Page-level text extractions
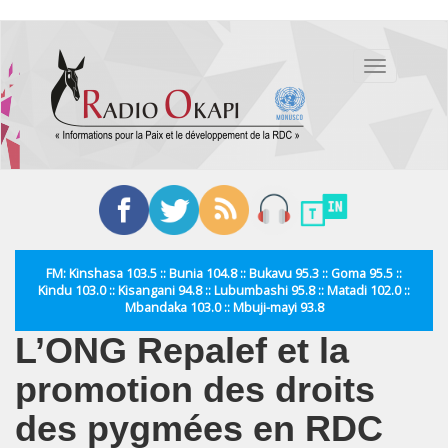
Aller
au
Toggle
contenu
navigation
principal
FM: Kinshasa 103.5 :: Bunia 104.8 :: Bukavu 95.3 :: Goma 95.5 ::
Kindu 103.0 :: Kisangani 94.8 :: Lubumbashi 95.8 :: Matadi 102.0 ::
Mbandaka 103.0 :: Mbuji-mayi 93.8
L’ONG Repalef et la
promotion des droits
des pygmées en RDC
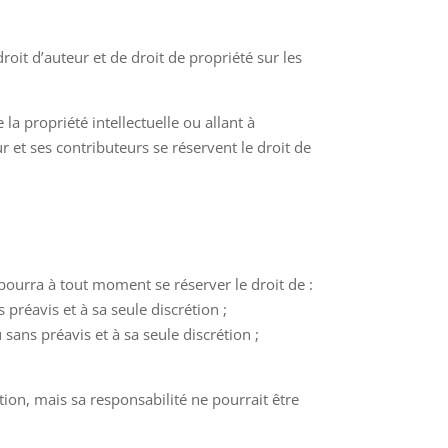
roit d’auteur et de droit de propriété sur les
la propriété intellectuelle ou allant à
eur et ses contributeurs se réservent le droit de
pourra à tout moment se réserver le droit de :
 préavis et à sa seule discrétion ;
ans préavis et à sa seule discrétion ;
ion, mais sa responsabilité ne pourrait être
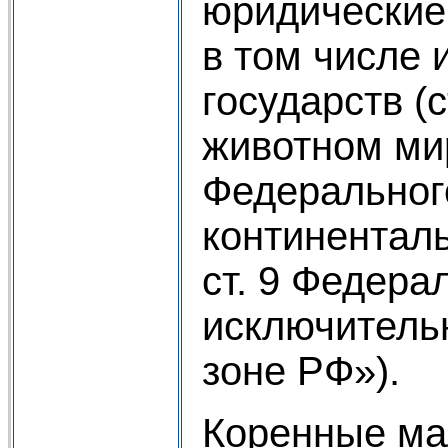
юридические
в том числе 
государств (с
животном мир
Федеральног
континентал
ст. 9 Федера
исключитель
зоне РФ»).
Коренные ма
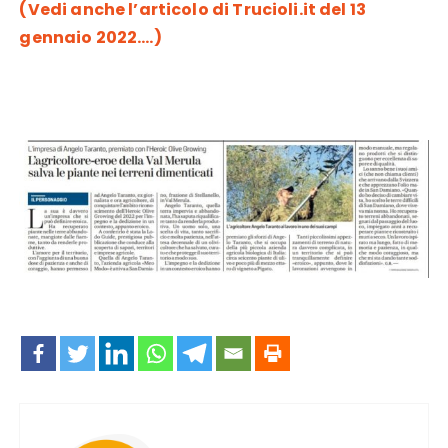
(Vedi anche l’articolo di Trucioli.it del 13
gennaio 2022….)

PROBLEM DESCRIPTION |
Which lines above include the word "discrétion"? Show each one.

SOLVED PROBLEM |
 préavis et à sa seule discrétion ;
ans préavis et à sa seule discrétion ;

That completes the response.